To cut short for the present this extraordinary part of our story, Lewis Carruthers, alias Leonard Monckton, entered a fine house and took possession of eleven thousand acres of hilly pasture, and the undivided moiety of a lake brimful of fish. He accounted for his change of name by the favors Carruthers, deceased, had shown him. Therein he did his best to lie, but his present vein of luck turned it into the truth. Old Carruthers had become so peevish that all his relations disliked him, and he disliked them. So he left his personal estate to his heir-at-law simply because he had never seen him. The personality was very large. The house was full of pictures, and China, and cabinets, etc. There was a large balance at the banker's, a heavy fall of timber not paid for, rents due, and as many as two thousand four hundred sheep upon that hill, which the old fellow had kept in his own hands. So, when the new proprietor took possession as Carruthers, nobody was surprised, though many were furious. Lucy installed him in a grand suite of apartments as an invalid, and let nobody come near him. Waddy was dismissed with a munificent present, and could be trusted to hold his tongue. By the advice of Middleton, not a single servant was dismissed, and so no enemies were made.
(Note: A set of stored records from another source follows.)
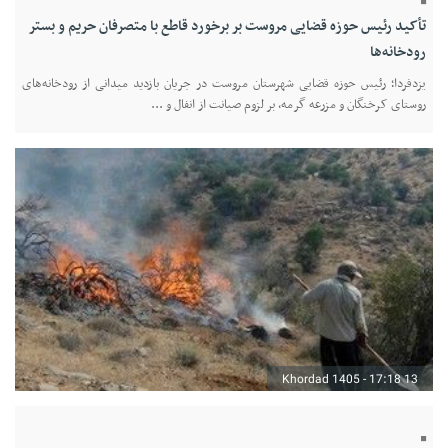
تأکید رئیس حوزه قضایی مروست بر برخورد قاطع با متصرفان حریم و بستر
رودخانه‌ها
یزدفردا؛ رئیس حوزه قضایی شهرستان مروست در جریان بازدید میدانی از رودخانه‌های
روستای کرخنگان و مزرعه گرمه، بر لزوم صیانت از انفال و ...
13 Khordad 1405 - 17:18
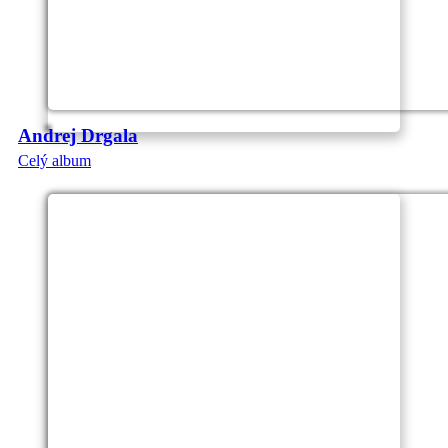
Andrej Drgala
Celý album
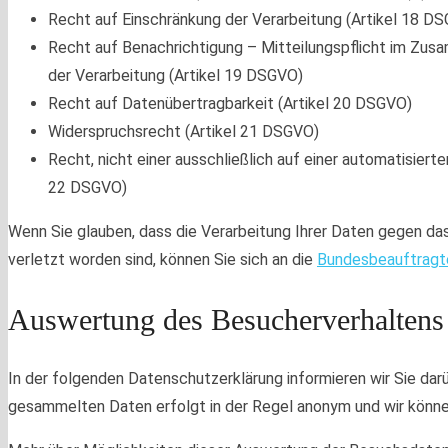
Recht auf Einschränkung der Verarbeitung (Artikel 18 D
Recht auf Benachrichtigung – Mitteilungspflicht im Zu
der Verarbeitung (Artikel 19 DSGVO)
Recht auf Datenübertragbarkeit (Artikel 20 DSGVO)
Widerspruchsrecht (Artikel 21 DSGVO)
Recht, nicht einer ausschließlich auf einer automatisier
22 DSGVO)
Wenn Sie glauben, dass die Verarbeitung Ihrer Daten gegen da
verletzt worden sind, können Sie sich an die
Bundesbeauftragte
Auswertung des Besucherverhaltens
In der folgenden Datenschutzerklärung informieren wir Sie dar
gesammelten Daten erfolgt in der Regel anonym und wir können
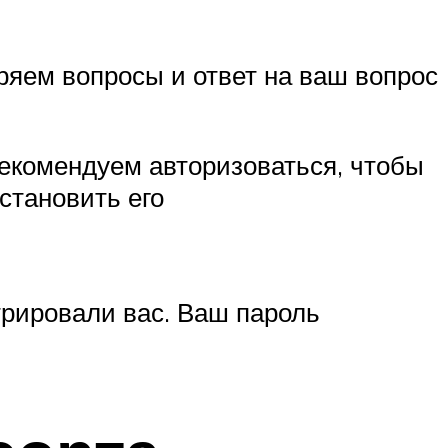
ряем вопросы и ответ на ваш вопрос
екомендуем авторизоваться, чтобы
становить его
трировали вас. Ваш пароль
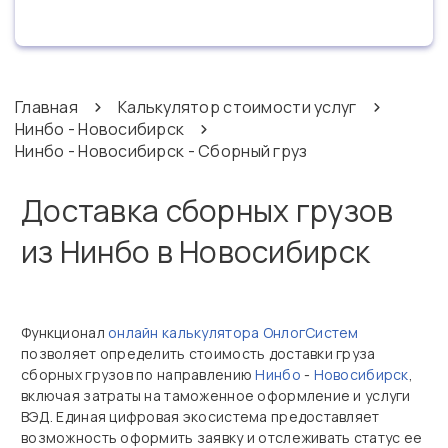
Главная
Калькулятор стоимости услуг
Нинбо - Новосибирск
Нинбо - Новосибирск - Сборный груз
Доставка сборных грузов
из Нинбо в Новосибирск
Функционал
онлайн калькулятора ОнлогСистем
позволяет определить стоимость доставки груза
сборных грузов по направлению
Нинбо
-
Новосибирск
,
включая затраты на таможенное оформление и услуги
ВЭД. Единая цифровая экосистема предоставляет
возможность оформить заявку и отслеживать статус ее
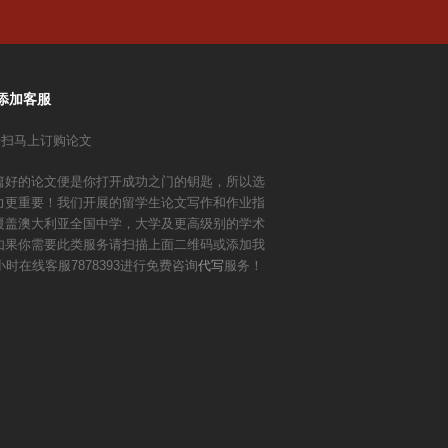
文
章:
添加客服
篇好的论文便是你打开成功之门的钥匙，所以选
力更重要！我们开展的留学生论文写作和作业指
覆盖澳大利亚全国中学，大学及更高级别的学术
如果你需要此类服务请扫描上面二维码或添加我
小时在线客服7878393进行免费咨询
代写
服务！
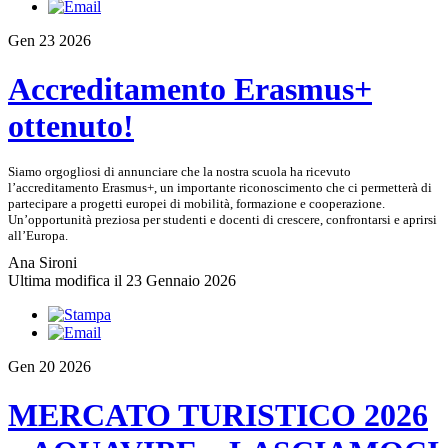
Gen
23
2026
Accreditamento Erasmus+
ottenuto!
Siamo orgogliosi di annunciare che la nostra scuola ha ricevuto
l’accreditamento Erasmus+, un importante riconoscimento che ci permetterà di
partecipare a progetti europei di mobilità, formazione e cooperazione.
Un’opportunità preziosa per studenti e docenti di crescere, confrontarsi e aprirsi
all’Europa.
Ana Sironi
Ultima modifica il 23 Gennaio 2026
Gen
20
2026
MERCATO TURISTICO 2026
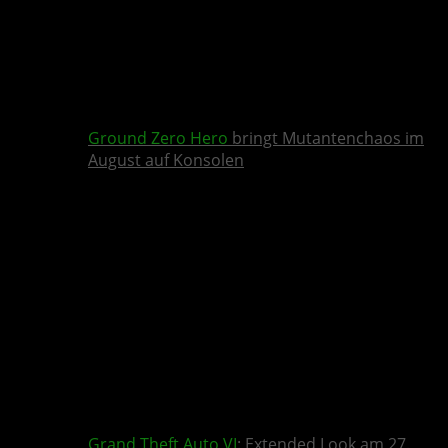
Ground Zero Hero
bringt Mutantenchaos im
August auf Konsolen
Grand Theft Auto VI
: Extended Look am 27.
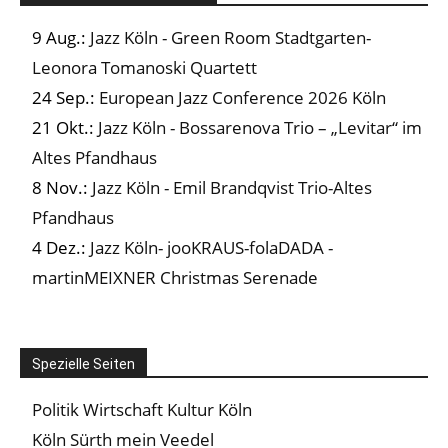
9 Aug.:
Jazz Köln - Green Room Stadtgarten-
Leonora Tomanoski Quartett
24 Sep.:
European Jazz Conference 2026 Köln
21 Okt.:
Jazz Köln - Bossarenova Trio – „Levitar“ im
Altes Pfandhaus
8 Nov.:
Jazz Köln - Emil Brandqvist Trio-Altes
Pfandhaus
4 Dez.:
Jazz Köln- jooKRAUS-folaDADA -
martinMEIXNER Christmas Serenade
Spezielle Seiten
Politik Wirtschaft Kultur Köln
Köln Sürth mein Veedel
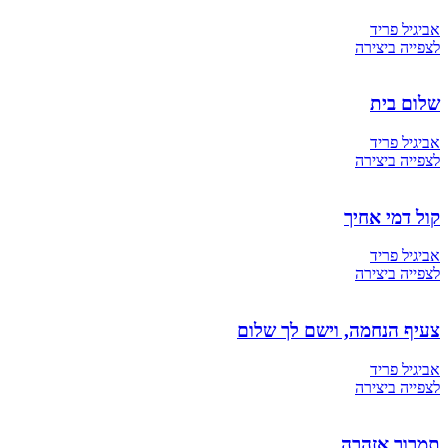
אביגיל פריד
לצפייה ביצירה
שלום בית
אביגיל פריד
לצפייה ביצירה
קול דמי אחיך
אביגיל פריד
לצפייה ביצירה
צעיף הנחמה, וישם לך שלום
אביגיל פריד
לצפייה ביצירה
תמרור אזהרה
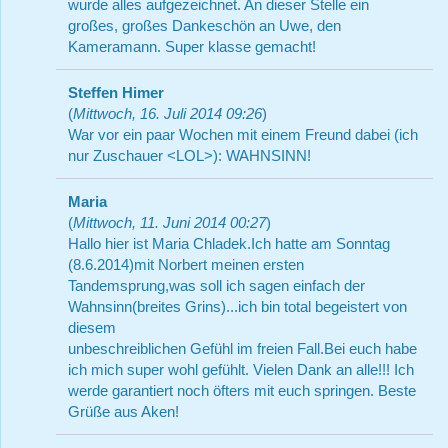
wurde alles aufgezeichnet. An dieser Stelle ein
großes, großes Dankeschön an Uwe, den
Kameramann. Super klasse gemacht!
Steffen Himer
(
Mittwoch, 16. Juli 2014 09:26
)
War vor ein paar Wochen mit einem Freund dabei (ich
nur Zuschauer <LOL>): WAHNSINN!
Maria
(
Mittwoch, 11. Juni 2014 00:27
)
Hallo hier ist Maria Chladek.Ich hatte am Sonntag
(8.6.2014)mit Norbert meinen ersten
Tandemsprung,was soll ich sagen einfach der
Wahnsinn(breites Grins)...ich bin total begeistert von
diesem
unbeschreiblichen Gefühl im freien Fall.Bei euch habe
ich mich super wohl gefühlt. Vielen Dank an alle!!! Ich
werde garantiert noch öfters mit euch springen. Beste
Grüße aus Aken!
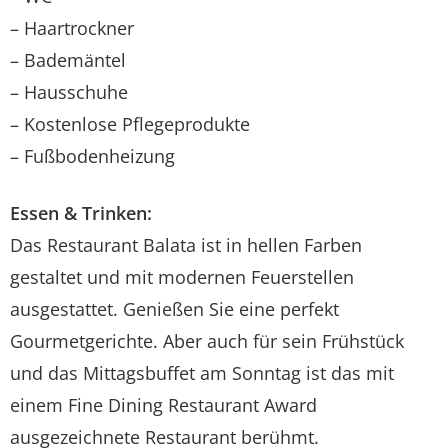
– Haartrockner
– Bademäntel
– Hausschuhe
– Kostenlose Pflegeprodukte
– Fußbodenheizung
Essen & Trinken:
Das Restaurant Balata ist in hellen Farben
gestaltet und mit modernen Feuerstellen
ausgestattet. Genießen Sie eine perfekt
Gourmetgerichte. Aber auch für sein Frühstück
und das Mittagsbuffet am Sonntag ist das mit
einem Fine Dining Restaurant Award
ausgezeichnete Restaurant berühmt.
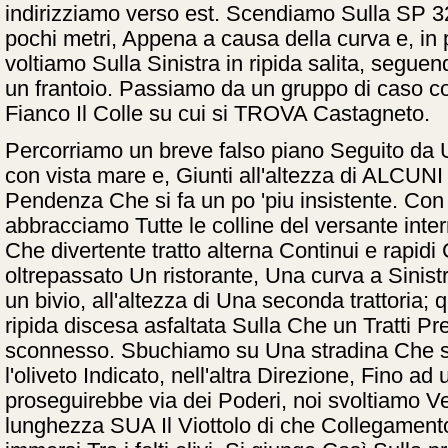
indirizziamo verso est. Scendiamo Sulla SP 3
pochi metri, Appena a causa della curva e, in 
voltiamo Sulla Sinistra in ripida salita, seguen
un frantoio. Passiamo da un gruppo di caso co
Fianco Il Colle su cui si TROVA Castagneto.
Percorriamo un breve falso piano Seguito da U
con vista mare e, Giunti all'altezza di ALCUNI 
Pendenza Che si fa un po 'piu insistente. Co
abbracciamo Tutte le colline del versante inte
Che divertente tratto alterna Continui e rapi
oltrepassato Un ristorante, Una curva a Sinistr
un bivio, all'altezza di Una seconda trattoria;
ripida discesa asfaltata Sulla Che un Tratti 
sconnesso. Sbuchiamo su Una stradina Che 
l'oliveto Indicato, nell'altra Direzione, Fino ad u
proseguirebbe via dei Poderi, noi svoltiamo V
lunghezza SUA Il Viottolo di che Collegament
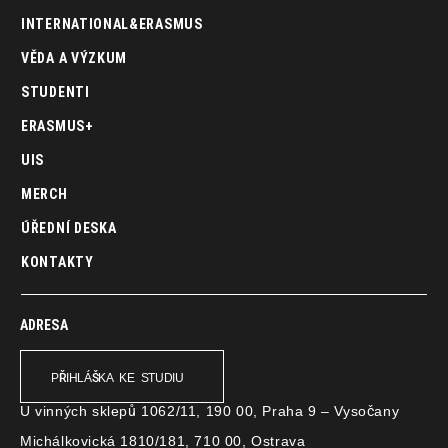
INTERNATIONAL&ERASMUS
VĚDA A VÝZKUM
STUDENTI
ERASMUS+
UIS
MERCH
ÚŘEDNÍ DESKA
KONTAKTY
ADRESA
PŘIHLÁŠKA KE STUDIU
U vinných sklepů 1062/11, 190 00, Praha 9 – Vysočany
Michálkovická 1810/181, 710 00, Ostrava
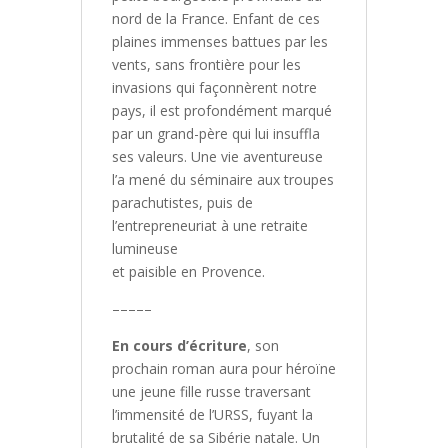
nord de la France. Enfant de ces
plaines immenses battues par les
vents, sans frontière pour les
invasions qui façonnèrent notre
pays, il est profondément marqué
par un grand-père qui lui insuffla
ses valeurs. Une vie aventureuse
l’a mené du séminaire aux troupes
parachutistes, puis de
l’entrepreneuriat à une retraite
lumineuse
et paisible en Provence.
–––––
En cours d’écriture
, son
prochain roman aura pour héroïne
une jeune fille russe traversant
l’immensité de l’URSS, fuyant la
brutalité de sa Sibérie natale. Un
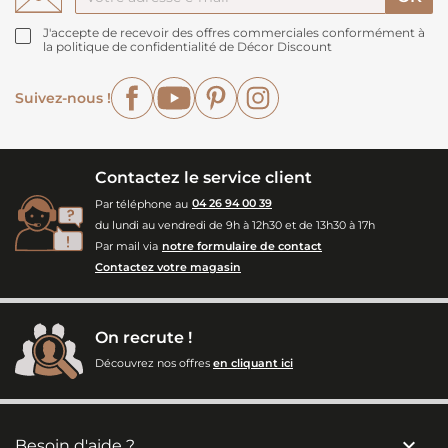
J'accepte de recevoir des offres commerciales conformément à
la politique de confidentialité de Décor Discount
Facebook
YouTube
Pinterest
Instagram
Suivez-nous !
Contactez le service client
Par téléphone au
04 26 94 00 39
du lundi au vendredi de 9h à 12h30 et de 13h30 à 17h
Par mail via
notre formulaire de contact
Contactez votre magasin
On recrute !
Découvrez nos offres
en cliquant ici

Besoin d'aide ?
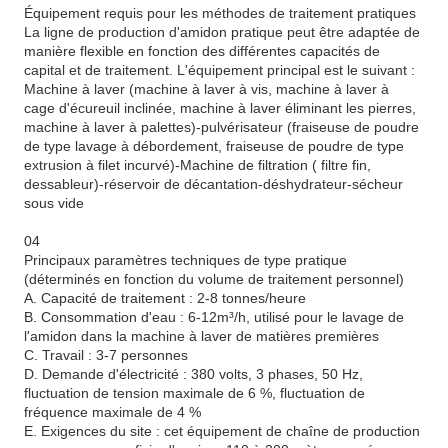
Équipement requis pour les méthodes de traitement pratiques
La ligne de production d'amidon pratique peut être adaptée de
manière flexible en fonction des différentes capacités de
capital et de traitement. L'équipement principal est le suivant :
Machine à laver (machine à laver à vis, machine à laver à
cage d'écureuil inclinée, machine à laver éliminant les pierres,
machine à laver à palettes)-pulvérisateur (fraiseuse de poudre
de type lavage à débordement, fraiseuse de poudre de type
extrusion à filet incurvé)-Machine de filtration ( filtre fin,
dessableur)-réservoir de décantation-déshydrateur-sécheur
sous vide
04
Principaux paramètres techniques de type pratique
(déterminés en fonction du volume de traitement personnel)
A. Capacité de traitement : 2-8 tonnes/heure
B. Consommation d'eau : 6-12m³/h, utilisé pour le lavage de
l'amidon dans la machine à laver de matières premières
C. Travail : 3-7 personnes
D. Demande d'électricité : 380 volts, 3 phases, 50 Hz,
fluctuation de tension maximale de 6 %, fluctuation de
fréquence maximale de 4 %
E. Exigences du site : cet équipement de chaîne de production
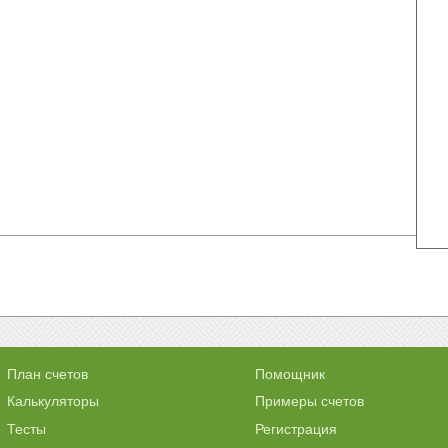
План счетов
Помощник
Калькуляторы
Примеры счетов
Тесты
Регистрация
The family lawyer and steward were also retained, and, in short, all conversation was avoided. In a month or two the new proprietor began to improve in health, and drive about his own grounds, or be rowed on his lake, lying on soft beds.

But in the fifth month of his residence local pains seized him, and he began to waste. For some time the precise nature of the disorder was obscure; but at last a rising surgeon declared it to be an abscess in the intestines (caused, no doubt, by external violence).

By degrees the patient became unable to take solid food, and the drain upon his system was too great for a mere mucilaginous diet to sustain him. Wasted to the bone, and yellow as a guinea, he presented a pitiable spectacle, and would gladly have exchanged his fine house and pictures, his heathery hills dotted with sheep, and his glassy lake full of spotted trout, for a ragged Irishman's bowl of potatoes and his mug of buttermilk—and his stomach.

CHAPTER XXVII.

CURTAIN.

Striking incidents will draw the writer; but we know that our readers would rather hear about the characters they can respect. It seems, however, to be a rule in life, and in fiction, that interest flags when trouble ceases. Now the troubles of our good people were pretty well over, and we will put it to the reader whether they had not enough.